Yep. What I was wondering was whether it was possible to mass transfer/convert PSD files into the cloud documents folser


----------



## Johan Elzenga (Nov 9, 2019)

There is no cloud documents folder. There is a ‘Creative Cloud Files’ folder, but that is not the same as cloud documents. Perhaps you could record an action that can batch automate saving to cloud documents, but I haven’t tried that.


----------



## carlosfandango (Nov 9, 2019)

Thanks Johan. 

Yes, it's not a desktop-mapped folder, but it is a location (that feels like an online folder). Ideally we could just drag files into that view in PS (as you can with Google Drive web view), or there could be an upload/convert button. 

Looks like this isn't possible yet, but surely it will come? I expect Adobe imagine people moving towards having their files in that location so that they're editable on any platform (much like Lr Cloud)


----------



## Johan Elzenga (Nov 10, 2019)

carlosfandango said:


> Ideally we could just drag files into that view in PS (as you can with Google Drive web view), or there could be an upload/convert button.
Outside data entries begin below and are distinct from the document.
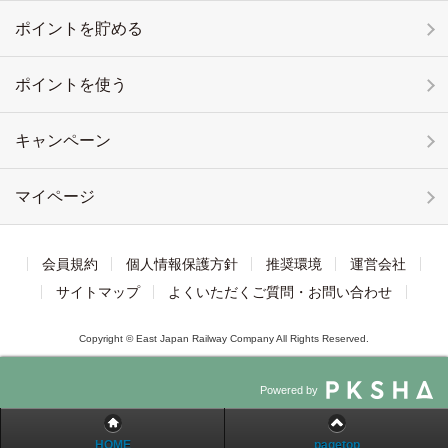
ポイントを貯める
ポイントを使う
キャンペーン
マイページ
会員規約
個人情報保護方針
推奨環境
運営会社
サイトマップ
よくいただくご質問・お問い合わせ
Copyright © East Japan Railway Company All Rights Reserved.
Powered by
HOME
pagetop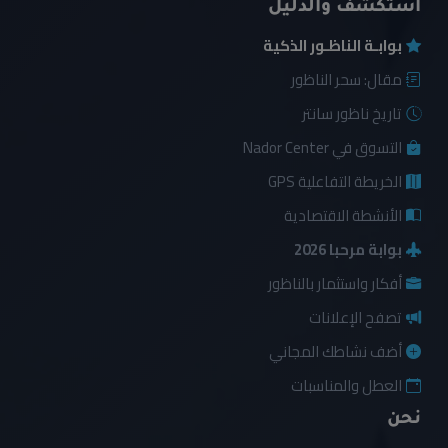
استكشف والدليل
بوابـة الناظـور الذكية
مقال: سحر الناظور
تاريخ ناظور سانتر
التسوق في Nador Center
الخريطة التفاعلية GPS
الأنشطة الاقتصادية
بوابة مرحبا 2026
أفكار واستثمار بالناظور
تصفح الإعلانات
أضف نشاطك المجاني
العطل والمناسبات
نحن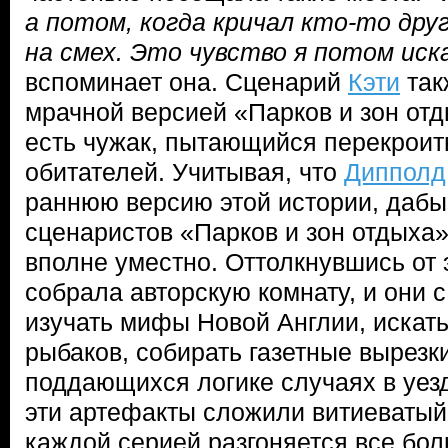
а потом, когда кричал кто-то дру
на смех. Это чувство я потом иск
вспоминает она. Сценарий
Кэти
так
мрачной версией «Парков и зон от
есть чужак, пытающийся перекроить
обитателей. Учитывая, что
Дипполд
раннюю версию этой истории, дабы
сценаристов «Парков и зон отдыха»
вполне уместно. Оттолкнувшись от 
собрала авторскую комнату, и они 
изучать мифы Новой Англии, искат
рыбаков, собирать газетные вырезк
поддающихся логике случаях в уез
эти артефакты сложили витиеватый 
каждой серией разгоняется все бол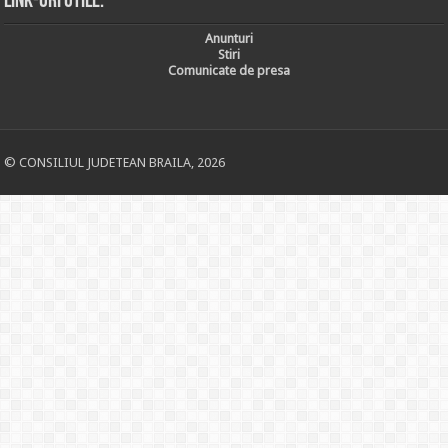
Link-uri utile:
Anunturi
Stiri
Comunicate de presa
© CONSILIUL JUDETEAN BRAILA, 2026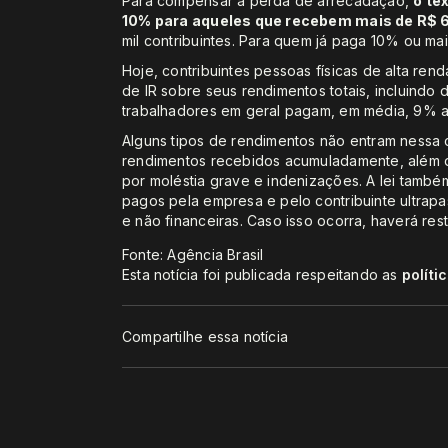
Para compensar a perda de arrecadação,
o te
10% para aqueles que recebem mais de R$ 60
mil contribuintes. Para quem já paga 10% ou ma
Hoje, contribuintes pessoas físicas de alta re
de IR sobre seus rendimentos totais, incluindo d
trabalhadores em geral pagam, em média, 9% a
Alguns tipos de rendimentos não entram nessa 
rendimentos recebidos acumuladamente, além d
por moléstia grave e indenizações. A lei també
pagos pela empresa e pelo contribuinte ultrapa
e não financeiras. Caso isso ocorra, haverá rest
Fonte: Agência Brasil
Esta notícia foi publicada respeitando as
políti
Compartilhe essa notícia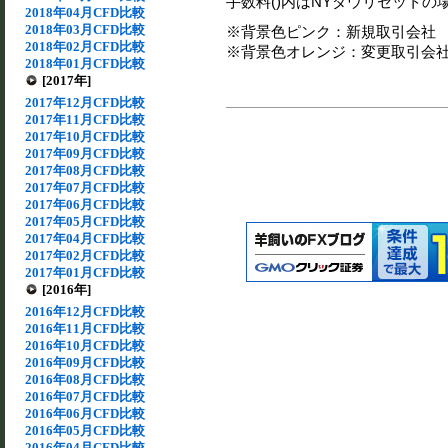
手数料()内はNYダウリセットの
2018年04月CFD比較
2018年03月CFD比較
※背景色ピンク：新規取引会社
2018年02月CFD比較
※背景色オレンジ：変更取引会
2018年01月CFD比較
[2017年]
2017年12月CFD比較
2017年11月CFD比較
2017年10月CFD比較
2017年09月CFD比較
2017年08月CFD比較
2017年07月CFD比較
2017年06月CFD比較
2017年05月CFD比較
2017年04月CFD比較
2017年02月CFD比較
2017年01月CFD比較
[2016年]
2016年12月CFD比較
2016年11月CFD比較
2016年10月CFD比較
2016年09月CFD比較
2016年08月CFD比較
2016年07月CFD比較
2016年06月CFD比較
2016年05月CFD比較
2016年04月CFD比較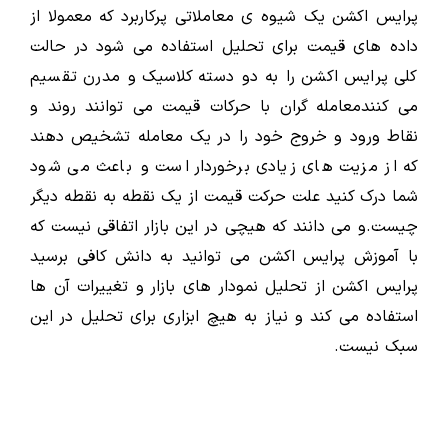
پرایس اکشن یک شیوه ی معاملاتی پرکاربرد که معمولا از
داده های قیمت برای تحلیل استفاده می شود در حالت
کلی پرایس اکشن را به دو دسته کلاسیک و مدرن تقسیم
می کنندمعامله گران با حرکات قیمت می توانند روند و
نقاط ورود و خروج خود را در یک معامله تشخیص دهند
که از مزیت های زیادی برخوردار است و باعث می شود
شما درک کنید علت حرکت قیمت از یک نقطه به نقطه دیگر
چیست.و می دانند که هیچی در این بازار اتفاقی نیست که
با آموزش پرایس اکشن می توانید به دانش کافی برسید
پرایس اکشن از تحلیل نمودار های بازار و تغییرات آن ها
استفاده می کند و نیاز به هیچ ابزاری برای تحلیل در این
سبک نیست.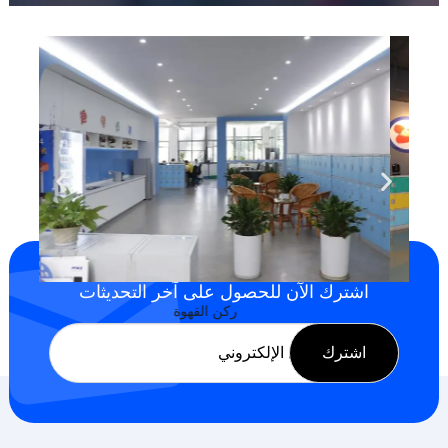
اشترك الآن للحصول على آخر التحديثات
صالة ألعاب الشركة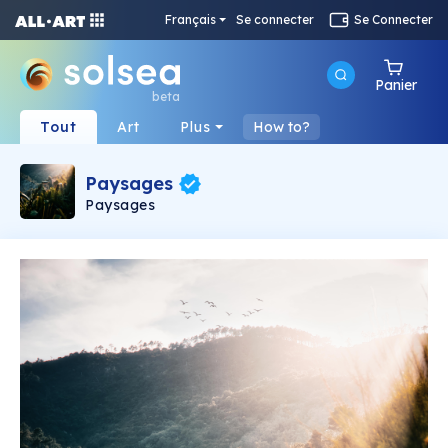
Français
Se connecter
Se Connecter
Panier
beta
Tout
Art
Plus
How to?
Paysages
Paysages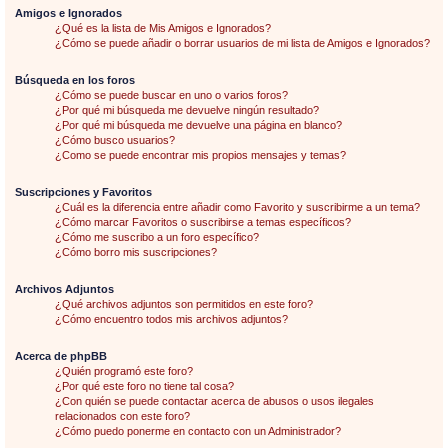
Amigos e Ignorados
¿Qué es la lista de Mis Amigos e Ignorados?
¿Cómo se puede añadir o borrar usuarios de mi lista de Amigos e Ignorados?
Búsqueda en los foros
¿Cómo se puede buscar en uno o varios foros?
¿Por qué mi búsqueda me devuelve ningún resultado?
¿Por qué mi búsqueda me devuelve una página en blanco?
¿Cómo busco usuarios?
¿Como se puede encontrar mis propios mensajes y temas?
Suscripciones y Favoritos
¿Cuál es la diferencia entre añadir como Favorito y suscribirme a un tema?
¿Cómo marcar Favoritos o suscribirse a temas específicos?
¿Cómo me suscribo a un foro específico?
¿Cómo borro mis suscripciones?
Archivos Adjuntos
¿Qué archivos adjuntos son permitidos en este foro?
¿Cómo encuentro todos mis archivos adjuntos?
Acerca de phpBB
¿Quién programó este foro?
¿Por qué este foro no tiene tal cosa?
¿Con quién se puede contactar acerca de abusos o usos ilegales
relacionados con este foro?
¿Cómo puedo ponerme en contacto con un Administrador?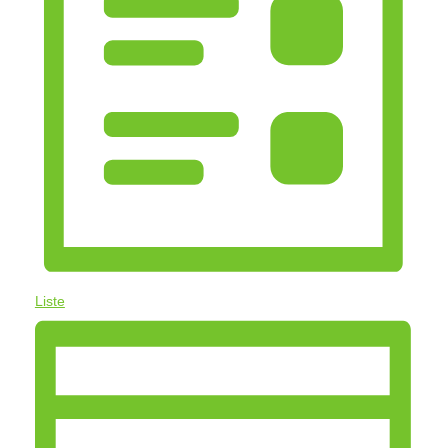
Liste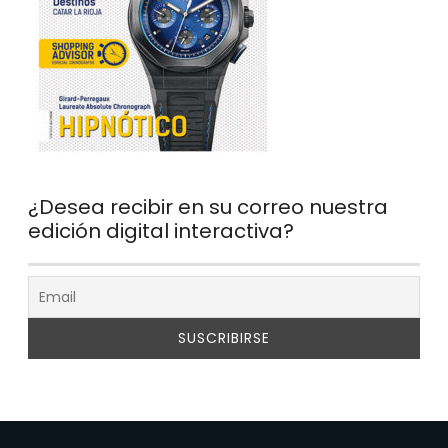
¿Desea recibir en su correo nuestra
edición digital interactiva?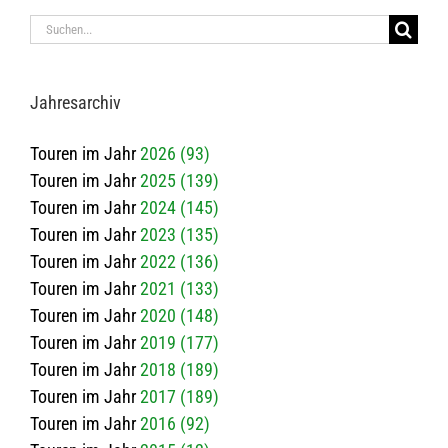
Suche
nach:
Jah­res­ar­chiv
Touren im Jahr
2026 (93)
Touren im Jahr
2025 (139)
Touren im Jahr
2024 (145)
Touren im Jahr
2023 (135)
Touren im Jahr
2022 (136)
Touren im Jahr
2021 (133)
Touren im Jahr
2020 (148)
Touren im Jahr
2019 (177)
Touren im Jahr
2018 (189)
Touren im Jahr
2017 (189)
Touren im Jahr
2016 (92)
The upload button already exists, it's just located at the bottom of the 'save as' dialog.


----------



## sty2586 (Nov 10, 2019)

I habe the opposite problem. With PS on iPad I save a photo in cloud documents. I can see this photo with the Creative Cloud App.
BUT: I cannot load this photo in PS desktop version. In the start screen, the “cloud documents” tab is missing, only “LR photos “ is visible.
I remember to have seen it before the last updates of the three involved Adobe apps.
Anybody any idea to get this tab back?

greetings from Vienna
Franz


----------



## sty2586 (Nov 11, 2019)

I forgot to mention: I also see no save as.. with the choice "Cloud" or "local".


----------



## Johan Elzenga (Nov 11, 2019)

sty2586 said:


> I also see no save as.. with the choice "Cloud" or "local".


Nobody said there was a choice between 'cloud' or 'local'. What I said was that there is a 'Save to cloud documents' button in the dialog.


----------



## sty2586 (Nov 11, 2019)

Thank you, but I found this "choice" in one of the articles in Adobe Support.
But anyway, I also cannot find this dialoge page you show in your reply (also not after an automatic update minutes ago, now PS 21.0.1). 
My only idea: I am on Windows 7 SP1
When I click save as.., a Windows explorer like page opens with these options on the bottom.
On the Start Screen no sign of "Cloud"
It still looks like this:


----------



## Johan Elzenga (Nov 11, 2019)

I think there are incompatibility issues with Windows 7. This may be one of them.


----------